More important progress has been made towards an open and digital Canadian government.

A new Policy Implementation Notice (PIN) was posted to the government of Canada’s site today, focusing on the Direction on Enabling Access to Web Services, specifically when it comes to the federal government’s Policy on Acceptable Network and Device Use (PANDU). Now, that’s a lot of drawn-out names and acronyms, but essentially this new notice provides a prescriptive direction on how departments within the government should configure their web filtering processes.

This kind of notice is extremely important for an organization like the government that needs to be careful about how and what kinds of services their employees access and use online. Imagine a normal tech company—they probably use a vast amount of services to communicate, work and interact with clients, such as Slack, Google Docs, Trello and more.

But, at one point or another, all of those sites were blocked and not allowed to be used by federal government employees, due to “potential security risks.” This leads to two things: a slow moving and less-agile digital government that cannot keep up with the pace of technology, and employees who circumvent the bans and find loopholes to use this industry-leading tech, resulting in even deeper security flaws than if those services were allowed in the first place.

“Being able to work the community where they are, using the tools they use, is fundamental to the #GCdigital and #opengov agendas, and the cyber security team I lead is trying to make that easier,” writes Imraan Bashir, the senior director of cyber security at the Treasury Board of Canada Secretariat.

This means the government must bring in pragmatic security, and that is what this new PIN is for. When PANDU first came out in 2014, it forced government departments to open access to Web 2.0 tools, but in the four years since, that implementation has not gone so well. This new PIN that came out today opens up the entire internet—except for a few restrictions, detailed below.

Obviously, government employees cannot access anything that is against the law through the newly opened internet, including illegal gambling, hate propaganda, spyware, violence and a few other notably illegal activities. Also include in “categories to be blocked” list are anonymizer proxies, games, harassment, peer-to-peer file sharing, pornography and a few other catch-alls.

Other than those above, government employees can use any site to process non-sensitive information, enabling better workflows and keeping workers up to date with programs people are actually using in the field.
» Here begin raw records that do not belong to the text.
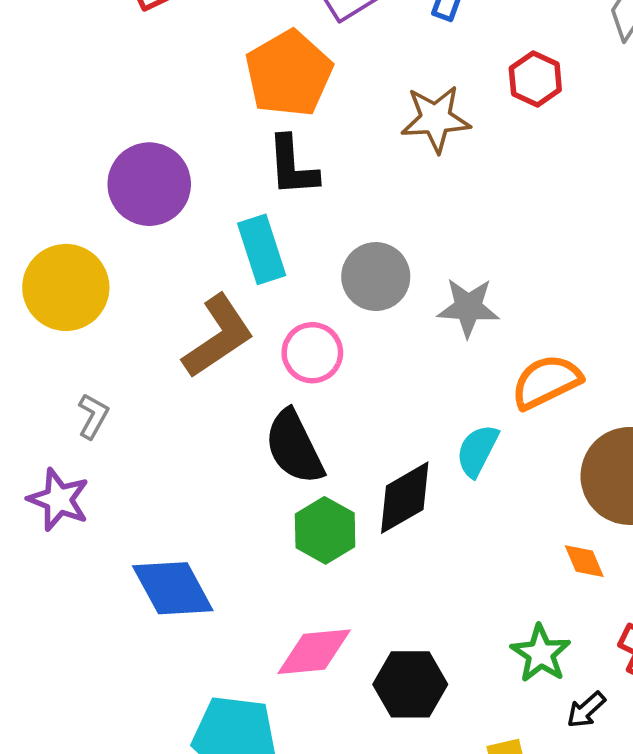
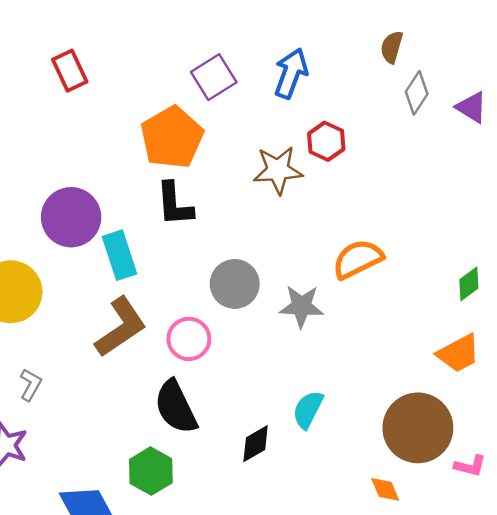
red hexagon: (535, 79) -> (326, 141), moved
cyan rectangle: (262, 249) -> (120, 255), moved
orange semicircle: (546, 382) -> (358, 259), moved
black diamond: (405, 498) -> (256, 444), size x0.7
green hexagon: (325, 530) -> (151, 471), moved

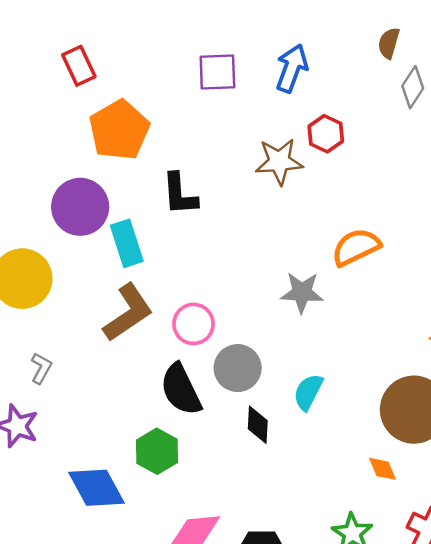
purple square: (214, 77) -> (217, 72), turned 30
orange pentagon: (172, 137) -> (119, 130), moved
gray circle: (235, 284) -> (238, 368), moved
black diamond: (256, 444) -> (258, 425), turned -57

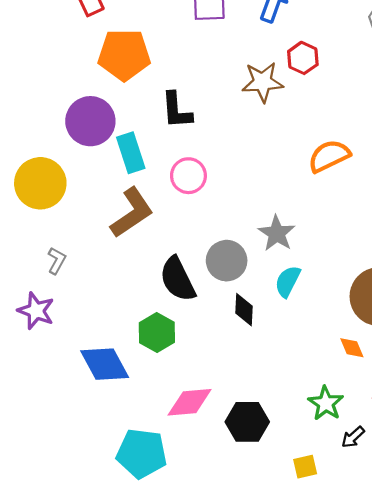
orange pentagon: (119, 130) -> (124, 55), turned 30
gray star: (302, 292) -> (277, 233), moved, turned 30
pink circle: (194, 324) -> (188, 176), moved

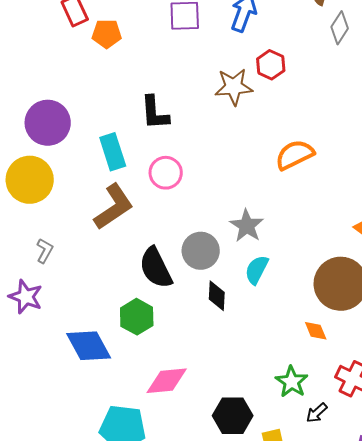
orange pentagon: (124, 55) -> (107, 34), moved, size x0.6
purple circle: (90, 121) -> (48, 123), moved
black hexagon: (247, 422) -> (233, 416), moved

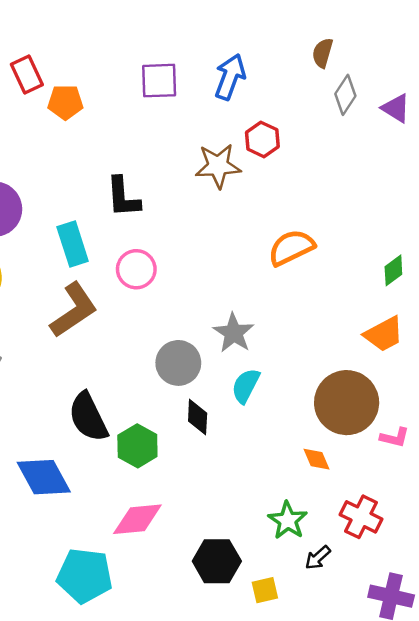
black semicircle: (156, 268) -> (88, 417), moved
green hexagon: (137, 317) -> (137, 446), moved

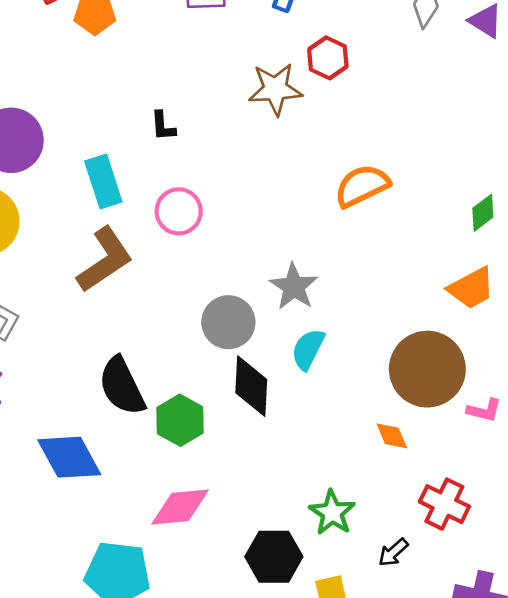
black L-shape: (123, 197) -> (163, 126), size x0.6
black diamond: (198, 417) -> (251, 386), size x1.4
green star: (288, 520) -> (332, 513), moved

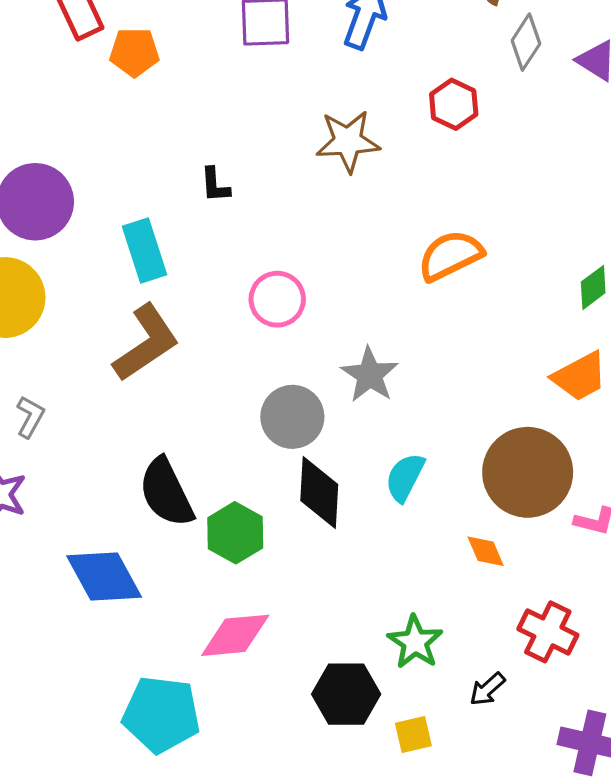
red hexagon: (328, 58) -> (454, 104), moved
pink circle: (179, 211) -> (277, 299), moved
cyan semicircle: (308, 349) -> (405, 477), moved

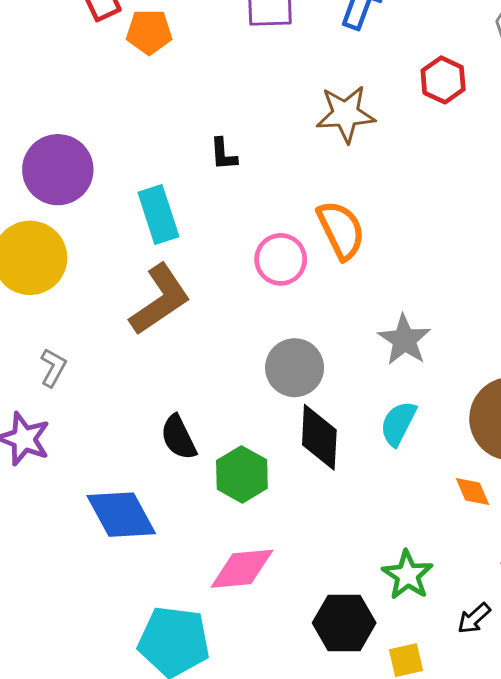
orange semicircle: (450, 256) -> (341, 230), moved, turned 90
gray star: (370, 375) -> (404, 340), moved
black semicircle: (166, 492) -> (179, 437), size x0.7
“Rather than blocking employees, let’s work with them, by providing training, being available for questions, ultimately enabling them to use websites properly,” Bashir writes. “This will prevent the insecure workarounds, allowing them to get their jobs done easier and allowing us to ensure that all activity remains on a network that we are monitoring and protecting.”

This new PIN is a great first step to help the federal government continue its push to be fully open and digital. However, it only applies to a handful of organizations within the government that abide by PANDU, shown below. Other departments and agencies “are encouraged to abide by this PIN to the extent possible.”

  • Office of the Auditor General
  • Office of the Chief Electoral Officer
  • Office of the Commissioner of Lobbying of Canada
  • Office of the Commissioner of Official Languages
  • Office of the Public Sector Integrity Commissioner of Canada
  • Offices of the Information and Privacy Commissioners of Canada

This new open internet rule is effective immediately within the above organizations. Pragmatic security is the latest endeavour from the federal government to become more open and digital—federal teams in Ottawa have recently looked to bring more services to where Canadians reside online (such as virtual assistants), as well as formed partnerships with leading digital countries like Estonia to share best practices.